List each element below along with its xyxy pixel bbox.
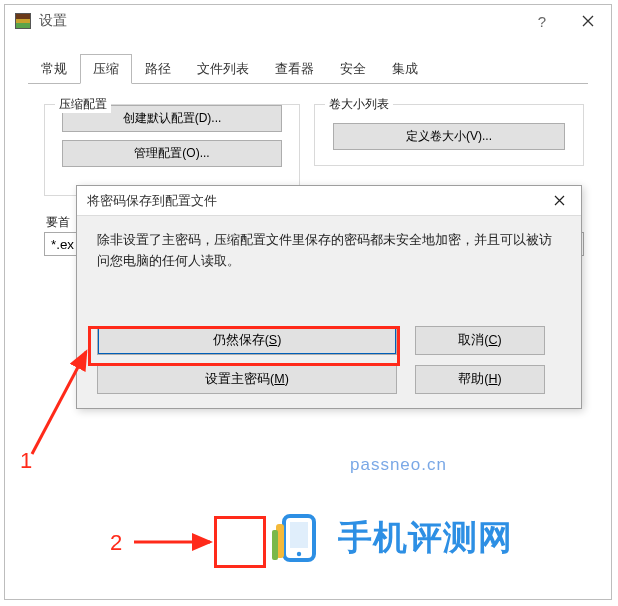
compress-config-legend: 压缩配置	[55, 96, 111, 113]
window-title: 设置	[39, 12, 67, 30]
tab-filelist[interactable]: 文件列表	[184, 54, 262, 84]
close-icon[interactable]	[565, 6, 611, 36]
dialog-titlebar: 将密码保存到配置文件	[77, 186, 581, 216]
set-master-password-button[interactable]: 设置主密码(M)	[97, 365, 397, 394]
titlebar: 设置	[5, 5, 611, 37]
tab-security[interactable]: 安全	[327, 54, 379, 84]
volume-sizes-legend: 卷大小列表	[325, 96, 393, 113]
save-anyway-button[interactable]: 仍然保存(S)	[97, 326, 397, 355]
tab-viewer[interactable]: 查看器	[262, 54, 327, 84]
set-master-label: 设置主密码	[205, 372, 270, 386]
help-button[interactable]: 帮助(H)	[415, 365, 545, 394]
brand-logo: 手机评测网	[270, 510, 513, 566]
help-label: 帮助	[458, 372, 484, 386]
define-volume-sizes-button[interactable]: 定义卷大小(V)...	[333, 123, 565, 150]
save-password-dialog: 将密码保存到配置文件 除非设置了主密码，压缩配置文件里保存的密码都未安全地加密，…	[76, 185, 582, 409]
volume-sizes-group: 卷大小列表 定义卷大小(V)...	[314, 104, 584, 166]
manage-profiles-button[interactable]: 管理配置(O)...	[62, 140, 282, 167]
svg-rect-1	[290, 522, 308, 548]
watermark-url: passneo.cn	[350, 455, 447, 475]
help-icon[interactable]	[519, 6, 565, 36]
svg-rect-4	[272, 530, 278, 560]
tab-path[interactable]: 路径	[132, 54, 184, 84]
dialog-message: 除非设置了主密码，压缩配置文件里保存的密码都未安全地加密，并且可以被访问您电脑的…	[77, 216, 581, 273]
svg-point-2	[297, 552, 301, 556]
compress-config-group: 压缩配置 创建默认配置(D)... 管理配置(O)...	[44, 104, 300, 196]
cancel-label: 取消	[458, 333, 484, 347]
tab-general[interactable]: 常规	[28, 54, 80, 84]
brand-text: 手机评测网	[338, 515, 513, 561]
tab-compression[interactable]: 压缩	[80, 54, 132, 84]
save-anyway-label: 仍然保存	[213, 333, 265, 347]
winrar-icon	[15, 13, 31, 29]
annotation-step-2: 2	[110, 530, 122, 556]
phone-logo-icon	[270, 510, 326, 566]
cancel-button[interactable]: 取消(C)	[415, 326, 545, 355]
dialog-title: 将密码保存到配置文件	[87, 192, 217, 210]
tab-integration[interactable]: 集成	[379, 54, 431, 84]
dialog-close-icon[interactable]	[537, 187, 581, 215]
tabstrip: 常规 压缩 路径 文件列表 查看器 安全 集成	[28, 58, 588, 84]
priority-label: 要首	[46, 214, 70, 231]
annotation-step-1: 1	[20, 448, 32, 474]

------------------------

» **Your task**: Report each line of the listing above that uses the word "卷大小列表".

» **Solved exercise**:
volume-sizes-legend: 卷大小列表	[325, 96, 393, 113]
volume-sizes-group: 卷大小列表 定义卷大小(V)...	[314, 104, 584, 166]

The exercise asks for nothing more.